Even when he indulges in his favorite hobby, cooking, it's on a grand scale. His favorite recipe is veal a la crème. "This," explains Jack, "is veal sautéed in butter with onions, mushrooms, celery, cream and exotic spices simmered from two to three hours."

Perhaps best of all, Jack has what money can't buy, a long-standing and still-satisfying marriage to his Marie. They've never had children, they've lived for each other and she's very much a part of everything he does.

Oddly enough this very happiness may be the one factor that has kept Jack from realizing his most cherished dream of all.

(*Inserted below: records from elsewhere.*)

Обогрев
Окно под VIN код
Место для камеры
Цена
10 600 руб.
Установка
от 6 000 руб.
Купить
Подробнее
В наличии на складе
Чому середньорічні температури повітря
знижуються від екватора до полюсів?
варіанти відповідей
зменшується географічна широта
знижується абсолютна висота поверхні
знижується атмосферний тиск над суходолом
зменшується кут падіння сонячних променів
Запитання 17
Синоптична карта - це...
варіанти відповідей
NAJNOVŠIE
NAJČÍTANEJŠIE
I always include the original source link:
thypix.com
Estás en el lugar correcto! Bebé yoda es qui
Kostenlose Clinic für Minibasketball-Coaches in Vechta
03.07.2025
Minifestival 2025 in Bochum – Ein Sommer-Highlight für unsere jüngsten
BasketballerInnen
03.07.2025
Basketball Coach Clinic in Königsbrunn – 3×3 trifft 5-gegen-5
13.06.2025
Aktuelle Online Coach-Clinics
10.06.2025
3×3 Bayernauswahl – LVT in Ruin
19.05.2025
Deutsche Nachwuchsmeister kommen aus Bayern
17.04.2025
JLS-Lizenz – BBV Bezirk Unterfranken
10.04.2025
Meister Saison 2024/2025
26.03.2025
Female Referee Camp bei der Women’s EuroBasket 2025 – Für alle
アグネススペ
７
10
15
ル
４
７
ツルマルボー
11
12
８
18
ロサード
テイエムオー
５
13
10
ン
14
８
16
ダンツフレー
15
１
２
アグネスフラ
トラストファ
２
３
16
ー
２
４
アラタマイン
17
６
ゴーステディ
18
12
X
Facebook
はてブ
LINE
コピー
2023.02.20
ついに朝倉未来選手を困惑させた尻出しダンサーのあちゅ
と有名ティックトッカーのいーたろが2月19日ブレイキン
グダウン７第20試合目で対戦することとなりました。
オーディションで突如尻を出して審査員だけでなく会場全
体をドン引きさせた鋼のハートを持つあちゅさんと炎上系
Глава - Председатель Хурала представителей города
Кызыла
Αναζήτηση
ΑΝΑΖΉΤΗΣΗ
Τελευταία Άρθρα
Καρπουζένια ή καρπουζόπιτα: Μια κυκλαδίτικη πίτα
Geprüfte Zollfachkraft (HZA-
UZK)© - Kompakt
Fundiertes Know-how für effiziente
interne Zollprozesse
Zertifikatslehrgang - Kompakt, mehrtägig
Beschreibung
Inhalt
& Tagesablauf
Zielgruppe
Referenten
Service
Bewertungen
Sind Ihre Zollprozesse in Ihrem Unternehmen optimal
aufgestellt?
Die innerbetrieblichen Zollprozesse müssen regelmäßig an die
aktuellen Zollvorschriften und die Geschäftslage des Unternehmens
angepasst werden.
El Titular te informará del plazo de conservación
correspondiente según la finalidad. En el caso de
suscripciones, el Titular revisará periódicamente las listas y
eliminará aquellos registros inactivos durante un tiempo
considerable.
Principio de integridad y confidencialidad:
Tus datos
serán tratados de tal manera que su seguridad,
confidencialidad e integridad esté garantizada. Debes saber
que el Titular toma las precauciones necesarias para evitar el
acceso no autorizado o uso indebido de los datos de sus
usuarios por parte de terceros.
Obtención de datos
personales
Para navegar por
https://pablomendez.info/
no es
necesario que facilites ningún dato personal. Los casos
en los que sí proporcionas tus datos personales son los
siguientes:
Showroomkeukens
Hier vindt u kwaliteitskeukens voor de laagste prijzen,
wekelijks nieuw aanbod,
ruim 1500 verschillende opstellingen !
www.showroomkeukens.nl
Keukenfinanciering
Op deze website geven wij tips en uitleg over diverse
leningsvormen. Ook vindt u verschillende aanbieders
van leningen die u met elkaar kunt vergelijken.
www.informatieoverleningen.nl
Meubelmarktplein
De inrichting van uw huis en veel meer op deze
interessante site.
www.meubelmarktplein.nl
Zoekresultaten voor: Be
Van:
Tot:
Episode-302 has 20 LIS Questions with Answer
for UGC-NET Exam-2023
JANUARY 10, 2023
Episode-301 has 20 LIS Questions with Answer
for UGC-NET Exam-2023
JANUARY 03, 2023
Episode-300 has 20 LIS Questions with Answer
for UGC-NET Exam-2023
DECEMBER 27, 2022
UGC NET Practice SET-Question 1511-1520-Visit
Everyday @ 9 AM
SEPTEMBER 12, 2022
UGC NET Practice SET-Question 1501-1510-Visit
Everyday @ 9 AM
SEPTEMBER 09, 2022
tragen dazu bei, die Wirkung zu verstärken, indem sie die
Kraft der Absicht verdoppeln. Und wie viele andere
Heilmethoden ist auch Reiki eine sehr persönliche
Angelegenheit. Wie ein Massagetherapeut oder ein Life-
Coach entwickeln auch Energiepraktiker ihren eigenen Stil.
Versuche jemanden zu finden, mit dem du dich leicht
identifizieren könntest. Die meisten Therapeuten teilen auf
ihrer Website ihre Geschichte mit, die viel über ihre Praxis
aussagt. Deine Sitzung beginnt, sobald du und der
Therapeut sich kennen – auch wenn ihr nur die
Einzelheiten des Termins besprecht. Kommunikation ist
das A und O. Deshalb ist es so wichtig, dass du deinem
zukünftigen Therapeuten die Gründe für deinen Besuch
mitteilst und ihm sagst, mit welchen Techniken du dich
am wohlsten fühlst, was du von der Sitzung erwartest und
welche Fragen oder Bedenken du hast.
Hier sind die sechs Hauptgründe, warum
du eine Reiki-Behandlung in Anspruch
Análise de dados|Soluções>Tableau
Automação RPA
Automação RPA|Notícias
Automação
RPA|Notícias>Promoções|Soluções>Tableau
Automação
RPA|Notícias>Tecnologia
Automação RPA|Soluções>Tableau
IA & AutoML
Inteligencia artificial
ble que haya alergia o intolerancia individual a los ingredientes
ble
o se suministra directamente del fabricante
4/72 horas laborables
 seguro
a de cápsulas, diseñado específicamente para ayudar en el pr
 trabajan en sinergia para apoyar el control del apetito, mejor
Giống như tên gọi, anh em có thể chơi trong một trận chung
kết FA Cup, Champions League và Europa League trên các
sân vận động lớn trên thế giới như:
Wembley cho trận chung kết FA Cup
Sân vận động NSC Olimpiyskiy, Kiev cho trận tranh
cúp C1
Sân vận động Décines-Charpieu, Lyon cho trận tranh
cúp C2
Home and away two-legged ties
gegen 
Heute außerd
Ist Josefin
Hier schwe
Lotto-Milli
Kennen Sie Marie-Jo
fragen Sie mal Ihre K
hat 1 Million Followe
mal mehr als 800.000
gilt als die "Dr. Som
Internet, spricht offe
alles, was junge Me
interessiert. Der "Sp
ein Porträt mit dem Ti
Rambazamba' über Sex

Jack has always been an actor's actor, firm and competent in any part he undertakes. But those who knew him in his early New York days when he was combining the fine drams of New York TV with Broadway stage work remember something else about him. Jack wanted to be a star with a capital S, a household word, a fan followed romantic figure on that big silver screen. He never made it.

Jack made some movies, yes. But when you look at our compendium of great lovers on page 32, you realize that he was never in their class. Not in movies, not even now as a top TV performer. And since he can act circles around 90% of them, we have to look elsewhere to see why he failed to reach his dream

When we think of Tyrone Power we may remember "Lloyds of London"; more likely we live again the days when he kissed Lana Turner goodbye in Hollywood and took off on a round the world flight; before it was over he had jilted Lana for Linda Christian. Errol Flynn? Drinking and jailbait girls. John Garfield? Tough, cocky and a man who died in the bed of a woman who was not his wife. The parade is endless. The American public seems to give its accolades not necessarily for acting skill but for the flashy high-living in private that they envy and can never emulate.

Jack had Marie and that for hi was enough. He never made headlines. He would have loved to be a star. It didn't happen not in the way he hungered for. Would he live his life differently if he'd known at the beginning what he must know now? If you think so, you've never seen Jack and Marie together and caught that special radiance that outshines any star.